Imagem daqui. Podem aprender sobre a couve-galega aqui.
A maioria dos australianos nem coloca a hipótese de trazer à mesa as deliciosas nabiças, que considera tão simplesmente alimento dos animais. Que desperdício. Logo nestas outras brassicas em que tudo se aproveita. Começando pelo nabo - a raiz -, que ainda não aprendi a gostar mas lá chegarei; é tudo uma questão de idade. Em criança não apreciava a folha – a nabiça -, e hoje pelo-me pela textura áspera e gosto acre que dá à sopa, apesar de nunca mais ter voltado a comer tão boas como as experimentadas em mais nova. Das duas uma: adulteraram a planta ou os cozinheiros perderam a mão. Valham-nos os grelos – a inflorescência da planta -, bem confeccionados na maioria das vezes, talvez por ainda estarem na moda culinária.

Imagem daqui. Podem aprender sobre o nabo e nabiças aqui.
Mas a rainha das couves (a rivalizar com a penca no Natal) é a da primeira fotografia. Talvez por ter crescido a ver segar (termo que nunca mais ouvi) a corriqueira couve-galega para o excelente e ligeiramente amargo caldo-verde do almoço de Domingo. Cortar fino e depois de retirar bem o caule e os talos. Coisa que quem prepara as folhagens para as sopas disponíveis nos supermercados não faz. É bom que se diga: aquela coisa de andar a comer talo fatiado de couve-galega ou pé de agrião estraga o prazer de saborear, sobretudo no último, o seu creme suave.

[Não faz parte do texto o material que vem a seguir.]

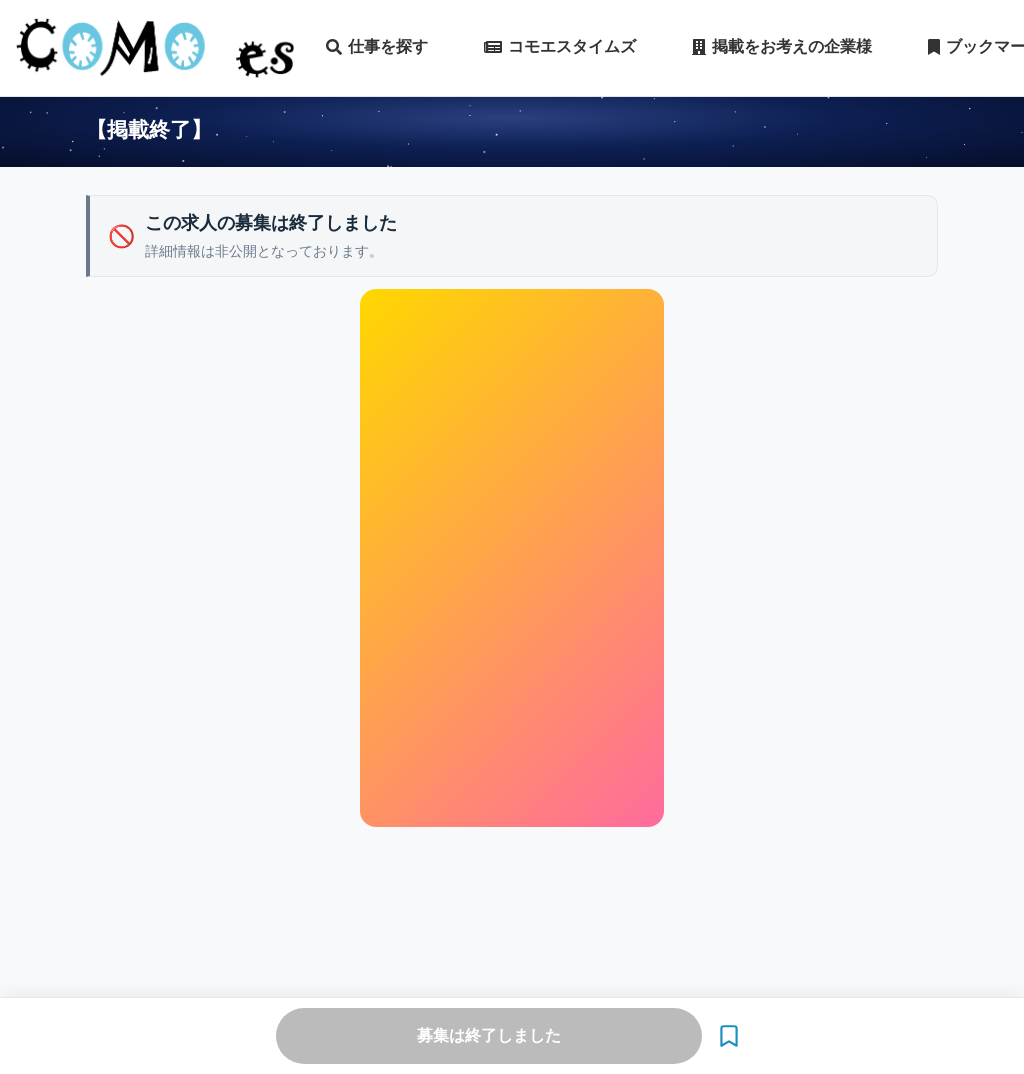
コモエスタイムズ (560, 47)
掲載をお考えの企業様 (782, 47)
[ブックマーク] (729, 1036)
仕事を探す (377, 47)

Por fim e voltando às galinhas, outro apontamento importante é notar a diferença entre um ovo de galinha que come verdes ou apenas milho e farinha. Aqueles ovos amarelo pálidos sem sabor relevam pobres galinhas que enfardam farinha, já os laranja vivo com paladar forte denotam galinhas que picam e se alimentam de verdura (tal como casca de fruta). E por falar em ovos, conhecem o sabor de ovo de pato? Muito diferente: tem travo de ave selvagem, distinto do da galinha. Experimentem.
E foi este o momento verde de hoje nas Comezinhas. Matérias que importam.